WHAT YOU WILL DO
Using the records below, write out again exactly the lines that begin at the line containing "pressure to mount, laminate and texture" and end at the line containing "But do YOU belong", and no other lines.

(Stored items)

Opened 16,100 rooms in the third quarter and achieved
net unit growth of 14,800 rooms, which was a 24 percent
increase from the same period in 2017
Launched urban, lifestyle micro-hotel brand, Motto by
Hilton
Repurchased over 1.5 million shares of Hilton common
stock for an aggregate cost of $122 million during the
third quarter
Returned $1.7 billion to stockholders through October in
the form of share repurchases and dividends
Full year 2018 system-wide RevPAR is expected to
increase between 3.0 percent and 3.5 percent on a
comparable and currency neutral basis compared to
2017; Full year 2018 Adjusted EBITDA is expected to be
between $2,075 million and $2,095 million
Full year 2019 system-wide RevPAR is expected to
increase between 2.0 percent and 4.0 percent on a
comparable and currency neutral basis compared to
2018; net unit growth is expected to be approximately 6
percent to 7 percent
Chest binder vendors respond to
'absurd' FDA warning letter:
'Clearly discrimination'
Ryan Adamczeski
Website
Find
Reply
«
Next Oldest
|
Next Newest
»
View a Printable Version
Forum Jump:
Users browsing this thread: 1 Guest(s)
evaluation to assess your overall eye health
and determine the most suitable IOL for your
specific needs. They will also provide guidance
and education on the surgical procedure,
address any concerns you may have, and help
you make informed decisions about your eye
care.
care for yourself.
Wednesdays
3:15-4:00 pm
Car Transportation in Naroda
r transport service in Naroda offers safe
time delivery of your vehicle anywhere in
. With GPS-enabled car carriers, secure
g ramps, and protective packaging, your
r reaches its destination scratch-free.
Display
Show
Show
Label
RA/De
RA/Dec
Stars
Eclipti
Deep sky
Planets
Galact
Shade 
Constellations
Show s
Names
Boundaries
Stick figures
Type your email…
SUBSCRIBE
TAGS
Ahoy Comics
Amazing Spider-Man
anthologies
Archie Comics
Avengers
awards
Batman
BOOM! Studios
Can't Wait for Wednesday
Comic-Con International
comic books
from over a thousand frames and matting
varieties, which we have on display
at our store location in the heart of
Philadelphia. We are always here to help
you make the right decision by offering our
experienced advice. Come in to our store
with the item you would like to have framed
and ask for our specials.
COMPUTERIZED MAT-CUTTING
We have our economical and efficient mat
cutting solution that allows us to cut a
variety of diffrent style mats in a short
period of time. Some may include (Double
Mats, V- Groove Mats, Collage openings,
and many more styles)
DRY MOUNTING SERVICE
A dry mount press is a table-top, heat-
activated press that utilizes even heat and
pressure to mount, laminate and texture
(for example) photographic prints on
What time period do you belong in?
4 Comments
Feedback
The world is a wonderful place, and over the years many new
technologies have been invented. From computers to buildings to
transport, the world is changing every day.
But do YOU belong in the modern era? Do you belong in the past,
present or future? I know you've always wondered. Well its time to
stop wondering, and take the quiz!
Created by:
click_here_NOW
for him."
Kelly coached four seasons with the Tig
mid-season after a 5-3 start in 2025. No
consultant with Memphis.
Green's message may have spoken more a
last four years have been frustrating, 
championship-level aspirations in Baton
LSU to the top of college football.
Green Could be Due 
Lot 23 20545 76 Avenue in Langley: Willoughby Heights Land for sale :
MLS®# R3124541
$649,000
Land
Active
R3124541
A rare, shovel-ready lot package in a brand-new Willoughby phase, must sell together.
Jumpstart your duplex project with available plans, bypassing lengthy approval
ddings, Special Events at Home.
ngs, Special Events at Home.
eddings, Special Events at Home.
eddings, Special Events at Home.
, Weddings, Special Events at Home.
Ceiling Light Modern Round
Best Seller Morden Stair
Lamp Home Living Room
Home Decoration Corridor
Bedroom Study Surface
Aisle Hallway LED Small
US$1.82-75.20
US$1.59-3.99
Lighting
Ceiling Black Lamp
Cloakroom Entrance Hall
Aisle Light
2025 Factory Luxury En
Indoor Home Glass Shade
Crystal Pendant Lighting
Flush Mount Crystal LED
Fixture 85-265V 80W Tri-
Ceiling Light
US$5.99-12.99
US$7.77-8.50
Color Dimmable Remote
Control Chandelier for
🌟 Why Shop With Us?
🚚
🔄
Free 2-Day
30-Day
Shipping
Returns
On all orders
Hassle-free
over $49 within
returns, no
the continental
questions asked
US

COMPLETED TASK
pressure to mount, laminate and texture
(for example) photographic prints on
What time period do you belong in?
4 Comments
Feedback
The world is a wonderful place, and over the years many new
technologies have been invented. From computers to buildings to
transport, the world is changing every day.
But do YOU belong in the modern era? Do you belong in the past,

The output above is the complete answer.